Et, courbaturée, elle ne parla pas davantage du livre, si pleine de son émotion, des rêveries confuses de sa lecture, qu’elle suffoquait. Ses oreilles bourdonnaient, aux appels lointains du cor, dont sonnait le chasseur de ses romances, dans le bleu des amours idéales. Puis, sans transition, elle dit qu’elle était allée le matin à Saint-Roch entendre la messe de neuf heures. Elle avait beaucoup pleuré, la religion remplaçait tout.

— Ah ! je vais mieux, reprit-elle en poussant un profond soupir et en s’arrêtant devant Octave.

Il y eut un silence. Elle lui souriait de ses yeux candides. Jamais il ne l’avait trouvée si inutile, avec ses cheveux rares et ses traits noyés. Mais, comme elle continuait à le contempler, elle devint très pâle, elle chancela ; et il dut avancer les mains pour la soutenir.

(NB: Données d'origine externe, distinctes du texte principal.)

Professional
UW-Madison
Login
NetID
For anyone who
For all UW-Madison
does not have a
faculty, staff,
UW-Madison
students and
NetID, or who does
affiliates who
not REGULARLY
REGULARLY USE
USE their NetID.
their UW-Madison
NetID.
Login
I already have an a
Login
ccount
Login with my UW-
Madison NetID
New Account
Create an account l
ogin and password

— Mon Dieu ! mon Dieu ! bégaya-t-elle dans un sanglot.

Il la gardait, embarrassé.

— Vous devriez prendre un peu de tilleul… C’est d’avoir trop lu.

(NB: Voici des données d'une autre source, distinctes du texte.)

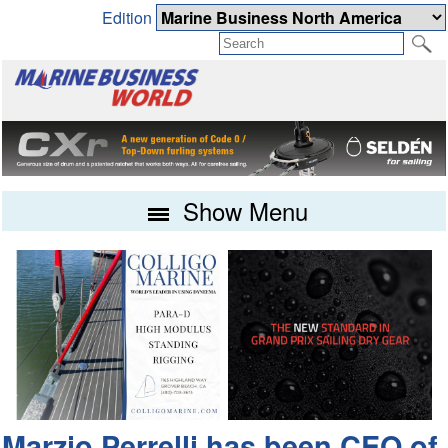
Edition
Show Menu
Marzio Perrelli has been CEO of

— Oui, ça m’a tourné sur le cœur, quand je me suis vue seule, en fermant le livre… Que vous êtes bon, monsieur Mouret ! Sans vous, je me faisais du mal.

Cependant, il cherchait du regard une chaise, où il pût l’asseoir.

— Voulez-vous que j’allume du feu ?

— Merci, ça vous salirait… J’ai bien remarqué que vous portiez toujours des gants.

Et, reprise de suffocation à cette idée, tout d’un coup défaillante, elle donna dans le vide un baiser maladroit, comme au hasard de son rêve, et qui effleura l’oreille du jeune homme.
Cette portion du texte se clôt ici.